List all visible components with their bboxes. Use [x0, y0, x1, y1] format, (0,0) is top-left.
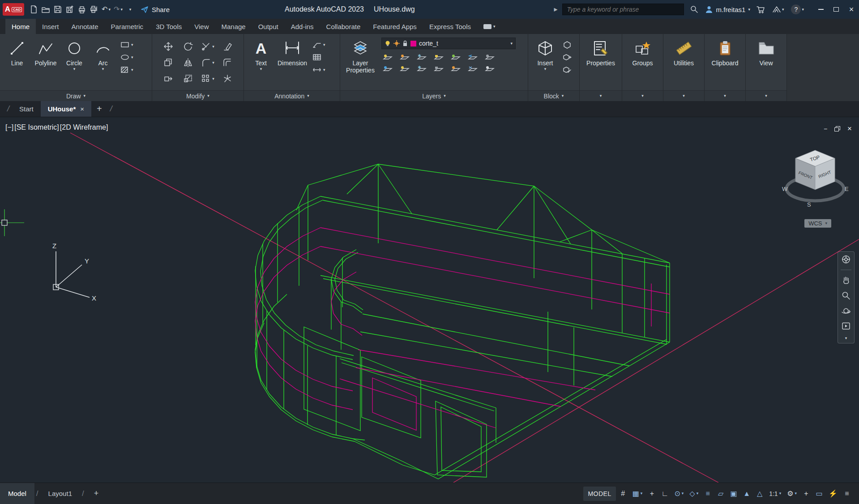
plot-button[interactable] [76, 3, 88, 16]
model-tab[interactable]: Model [0, 483, 34, 504]
file-tab-start[interactable]: Start [12, 101, 41, 117]
close-button[interactable]: × [844, 0, 859, 19]
minimize-button[interactable] [813, 0, 829, 19]
panel-draw-footer[interactable]: Draw ▾ [0, 90, 152, 101]
circle-button[interactable]: Circle ▾ [60, 36, 89, 90]
transparency-toggle[interactable]: ▱ [715, 487, 727, 501]
save-as-button[interactable] [64, 3, 76, 16]
layer-dropdown[interactable]: corte_t ▾ [381, 38, 516, 49]
scale-button[interactable] [182, 73, 194, 84]
undo-caret-icon[interactable]: ▾ [108, 8, 111, 12]
panel-block-footer[interactable]: Block ▾ [528, 90, 579, 101]
dimension-button[interactable]: Dimension [275, 36, 309, 90]
batch-plot-button[interactable] [88, 3, 100, 16]
store-button[interactable] [755, 3, 766, 16]
open-drawing-button[interactable] [40, 3, 51, 16]
erase-button[interactable] [222, 41, 233, 52]
viewport-visual-style-control[interactable]: [2D Wireframe] [60, 123, 108, 131]
maximize-button[interactable] [829, 0, 844, 19]
pan-hand-icon[interactable] [841, 275, 851, 285]
autodesk-app-button[interactable]: ▾ [771, 3, 786, 16]
polyline-button[interactable]: Polyline [31, 36, 60, 90]
tab-parametric[interactable]: Parametric [105, 19, 150, 34]
lineweight-toggle[interactable]: ≡ [702, 487, 714, 501]
tab-3d-tools[interactable]: 3D Tools [150, 19, 188, 34]
layer-match-button[interactable] [449, 53, 462, 62]
panel-utilities-footer[interactable]: ▾ [663, 90, 704, 101]
dynamic-input-toggle[interactable]: + [646, 487, 658, 501]
ellipse-button[interactable]: ▾ [119, 53, 134, 62]
viewport-minimize-icon[interactable]: − [824, 125, 827, 132]
panel-annotation-footer[interactable]: Annotation ▾ [244, 90, 340, 101]
polar-tracking-toggle[interactable]: ⊙▾ [672, 487, 686, 501]
navigation-wheel-icon[interactable] [841, 254, 851, 264]
showmotion-icon[interactable] [841, 321, 851, 331]
array-button[interactable]: ▾ [200, 73, 215, 84]
drawing-area[interactable]: [−] [SE Isometric] [2D Wireframe] − × W … [0, 117, 859, 483]
viewport-restore-icon[interactable] [834, 126, 840, 131]
insert-caret-icon[interactable]: ▾ [544, 67, 547, 71]
autocad-logo[interactable]: A CAD [3, 3, 24, 16]
create-block-button[interactable] [561, 40, 573, 49]
edit-attributes-button[interactable] [561, 65, 573, 74]
model-space-toggle[interactable]: MODEL [583, 487, 615, 501]
panel-layers-footer[interactable]: Layers ▾ [340, 90, 528, 101]
ucs-icon[interactable]: Z Y X [43, 240, 101, 303]
selection-cycling-toggle[interactable]: ▣ [728, 487, 739, 501]
zoom-icon[interactable] [841, 291, 851, 301]
hatch-button[interactable]: ▾ [119, 65, 134, 74]
layer-unisolate-button[interactable] [432, 64, 445, 73]
arc-button[interactable]: Arc ▾ [89, 36, 117, 90]
layer-prev-button[interactable] [466, 53, 479, 62]
text-flyout-caret-icon[interactable]: ▾ [260, 67, 262, 71]
undo-button[interactable]: ↶ ▾ [100, 3, 112, 16]
layer-freeze-button[interactable] [415, 53, 428, 62]
ortho-mode-toggle[interactable]: ∟ [659, 487, 671, 501]
annotation-visibility-toggle[interactable]: ▲ [741, 487, 752, 501]
signed-in-user[interactable]: m.freitas1 ▾ [705, 5, 750, 14]
help-button[interactable]: ? ▾ [790, 3, 805, 16]
search-expand-arrow[interactable]: ▸ [554, 6, 558, 13]
leader-button[interactable]: ▾ [311, 40, 326, 49]
view-button[interactable]: View [748, 36, 784, 90]
uhouse-wireframe[interactable] [0, 117, 859, 483]
copy-button[interactable] [162, 57, 174, 68]
tab-add-ins[interactable]: Add-ins [285, 19, 320, 34]
rectangle-button[interactable]: ▾ [119, 40, 134, 49]
tab-manage[interactable]: Manage [215, 19, 252, 34]
qat-customize-button[interactable]: ▾ [124, 3, 136, 16]
layer-off-button[interactable] [381, 53, 394, 62]
layer-on-all-button[interactable] [381, 64, 394, 73]
layer-unlock-button[interactable] [415, 64, 428, 73]
groups-button[interactable]: Groups [625, 36, 660, 90]
clipboard-button[interactable]: Clipboard [707, 36, 743, 90]
wcs-dropdown[interactable]: WCS ▾ [804, 219, 831, 228]
orbit-icon[interactable] [841, 306, 851, 316]
layer-properties-button[interactable]: Layer Properties [343, 36, 378, 90]
file-tab-uhouse[interactable]: UHouse* × [41, 101, 91, 117]
move-button[interactable] [162, 41, 174, 52]
search-button[interactable] [688, 3, 700, 16]
layer-lock-button[interactable] [432, 53, 445, 62]
new-layout-button[interactable]: + [86, 483, 107, 504]
object-snap-toggle[interactable]: ◇▾ [687, 487, 701, 501]
new-drawing-button[interactable] [28, 3, 39, 16]
properties-button[interactable]: Properties [582, 36, 619, 90]
snap-mode-toggle[interactable]: ▦▾ [630, 487, 645, 501]
file-tab-close-icon[interactable]: × [80, 105, 84, 113]
viewport-close-icon[interactable]: × [847, 124, 852, 133]
ribbon-display-toggle[interactable]: ▾ [483, 19, 496, 34]
panel-clipboard-footer[interactable]: ▾ [705, 90, 745, 101]
panel-properties-footer[interactable]: ▾ [580, 90, 622, 101]
layer-delete-button[interactable] [483, 64, 496, 73]
trim-button[interactable]: ▾ [200, 41, 215, 52]
layout1-tab[interactable]: Layout1 [40, 483, 80, 504]
annotation-scale-button[interactable]: 1:1▾ [767, 487, 783, 501]
tab-view[interactable]: View [188, 19, 215, 34]
write-block-button[interactable] [561, 53, 573, 62]
layer-state-button[interactable] [483, 53, 496, 62]
circle-flyout-caret-icon[interactable]: ▾ [73, 67, 76, 71]
redo-caret-icon[interactable]: ▾ [120, 8, 123, 12]
tab-collaborate[interactable]: Collaborate [320, 19, 367, 34]
tab-featured-apps[interactable]: Featured Apps [367, 19, 423, 34]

What is expected: Copy out the material above exactly; the images stay out.

Answer box:
List all visible components with their bboxes. Use [x0, y0, x1, y1] format, (0,0) is top-left.
plot-button[interactable] [76, 3, 88, 16]
model-tab[interactable]: Model [0, 483, 34, 504]
file-tab-start[interactable]: Start [12, 101, 41, 117]
close-button[interactable]: × [844, 0, 859, 19]
minimize-button[interactable] [813, 0, 829, 19]
panel-draw-footer[interactable]: Draw ▾ [0, 90, 152, 101]
circle-button[interactable]: Circle ▾ [60, 36, 89, 90]
transparency-toggle[interactable]: ▱ [715, 487, 727, 501]
save-as-button[interactable] [64, 3, 76, 16]
layer-dropdown[interactable]: corte_t ▾ [381, 38, 516, 49]
scale-button[interactable] [182, 73, 194, 84]
undo-caret-icon[interactable]: ▾ [108, 8, 111, 12]
panel-block-footer[interactable]: Block ▾ [528, 90, 579, 101]
dimension-button[interactable]: Dimension [275, 36, 309, 90]
batch-plot-button[interactable] [88, 3, 100, 16]
store-button[interactable] [755, 3, 766, 16]
open-drawing-button[interactable] [40, 3, 51, 16]
erase-button[interactable] [222, 41, 233, 52]
viewport-visual-style-control[interactable]: [2D Wireframe] [60, 123, 108, 131]
maximize-button[interactable] [829, 0, 844, 19]
pan-hand-icon[interactable] [841, 275, 851, 285]
autodesk-app-button[interactable]: ▾ [771, 3, 786, 16]
polyline-button[interactable]: Polyline [31, 36, 60, 90]
tab-parametric[interactable]: Parametric [105, 19, 150, 34]
lineweight-toggle[interactable]: ≡ [702, 487, 714, 501]
tab-3d-tools[interactable]: 3D Tools [150, 19, 188, 34]
layer-match-button[interactable] [449, 53, 462, 62]
panel-utilities-footer[interactable]: ▾ [663, 90, 704, 101]
dynamic-input-toggle[interactable]: + [646, 487, 658, 501]
ellipse-button[interactable]: ▾ [119, 53, 134, 62]
viewport-minimize-icon[interactable]: − [824, 125, 827, 132]
panel-annotation-footer[interactable]: Annotation ▾ [244, 90, 340, 101]
polar-tracking-toggle[interactable]: ⊙▾ [672, 487, 686, 501]
navigation-wheel-icon[interactable] [841, 254, 851, 264]
showmotion-icon[interactable] [841, 321, 851, 331]
array-button[interactable]: ▾ [200, 73, 215, 84]
drawing-area[interactable]: [−] [SE Isometric] [2D Wireframe] − × W … [0, 117, 859, 483]
viewport-restore-icon[interactable] [834, 126, 840, 131]
insert-caret-icon[interactable]: ▾ [544, 67, 547, 71]
autocad-logo[interactable]: A CAD [3, 3, 24, 16]
create-block-button[interactable] [561, 40, 573, 49]
edit-attributes-button[interactable] [561, 65, 573, 74]
model-space-toggle[interactable]: MODEL [583, 487, 615, 501]
panel-layers-footer[interactable]: Layers ▾ [340, 90, 528, 101]
ucs-icon[interactable]: Z Y X [43, 240, 101, 303]
selection-cycling-toggle[interactable]: ▣ [728, 487, 739, 501]
zoom-icon[interactable] [841, 291, 851, 301]
hatch-button[interactable]: ▾ [119, 65, 134, 74]
layer-unisolate-button[interactable] [432, 64, 445, 73]
arc-button[interactable]: Arc ▾ [89, 36, 117, 90]
layer-prev-button[interactable] [466, 53, 479, 62]
text-flyout-caret-icon[interactable]: ▾ [260, 67, 262, 71]
undo-button[interactable]: ↶ ▾ [100, 3, 112, 16]
layer-freeze-button[interactable] [415, 53, 428, 62]
ortho-mode-toggle[interactable]: ∟ [659, 487, 671, 501]
annotation-visibility-toggle[interactable]: ▲ [741, 487, 752, 501]
signed-in-user[interactable]: m.freitas1 ▾ [705, 5, 750, 14]
help-button[interactable]: ? ▾ [790, 3, 805, 16]
search-expand-arrow[interactable]: ▸ [554, 6, 558, 13]
leader-button[interactable]: ▾ [311, 40, 326, 49]
view-button[interactable]: View [748, 36, 784, 90]
uhouse-wireframe[interactable] [0, 117, 859, 483]
copy-button[interactable] [162, 57, 174, 68]
tab-add-ins[interactable]: Add-ins [285, 19, 320, 34]
rectangle-button[interactable]: ▾ [119, 40, 134, 49]
tab-manage[interactable]: Manage [215, 19, 252, 34]
qat-customize-button[interactable]: ▾ [124, 3, 136, 16]
layer-off-button[interactable] [381, 53, 394, 62]
layer-on-all-button[interactable] [381, 64, 394, 73]
layer-unlock-button[interactable] [415, 64, 428, 73]
groups-button[interactable]: Groups [625, 36, 660, 90]
clipboard-button[interactable]: Clipboard [707, 36, 743, 90]
wcs-dropdown[interactable]: WCS ▾ [804, 219, 831, 228]
orbit-icon[interactable] [841, 306, 851, 316]
layer-properties-button[interactable]: Layer Properties [343, 36, 378, 90]
file-tab-uhouse[interactable]: UHouse* × [41, 101, 91, 117]
move-button[interactable] [162, 41, 174, 52]
search-button[interactable] [688, 3, 700, 16]
layer-lock-button[interactable] [432, 53, 445, 62]
new-layout-button[interactable]: + [86, 483, 107, 504]
object-snap-toggle[interactable]: ◇▾ [687, 487, 701, 501]
new-drawing-button[interactable] [28, 3, 39, 16]
properties-button[interactable]: Properties [582, 36, 619, 90]
snap-mode-toggle[interactable]: ▦▾ [630, 487, 645, 501]
file-tab-close-icon[interactable]: × [80, 105, 84, 113]
viewport-close-icon[interactable]: × [847, 124, 852, 133]
ribbon-display-toggle[interactable]: ▾ [483, 19, 496, 34]
panel-clipboard-footer[interactable]: ▾ [705, 90, 745, 101]
panel-properties-footer[interactable]: ▾ [580, 90, 622, 101]
layer-delete-button[interactable] [483, 64, 496, 73]
trim-button[interactable]: ▾ [200, 41, 215, 52]
layout1-tab[interactable]: Layout1 [40, 483, 80, 504]
annotation-scale-button[interactable]: 1:1▾ [767, 487, 783, 501]
tab-view[interactable]: View [188, 19, 215, 34]
write-block-button[interactable] [561, 53, 573, 62]
layer-state-button[interactable] [483, 53, 496, 62]
circle-flyout-caret-icon[interactable]: ▾ [73, 67, 76, 71]
redo-caret-icon[interactable]: ▾ [120, 8, 123, 12]
tab-collaborate[interactable]: Collaborate [320, 19, 367, 34]
tab-featured-apps[interactable]: Featured Apps [367, 19, 423, 34]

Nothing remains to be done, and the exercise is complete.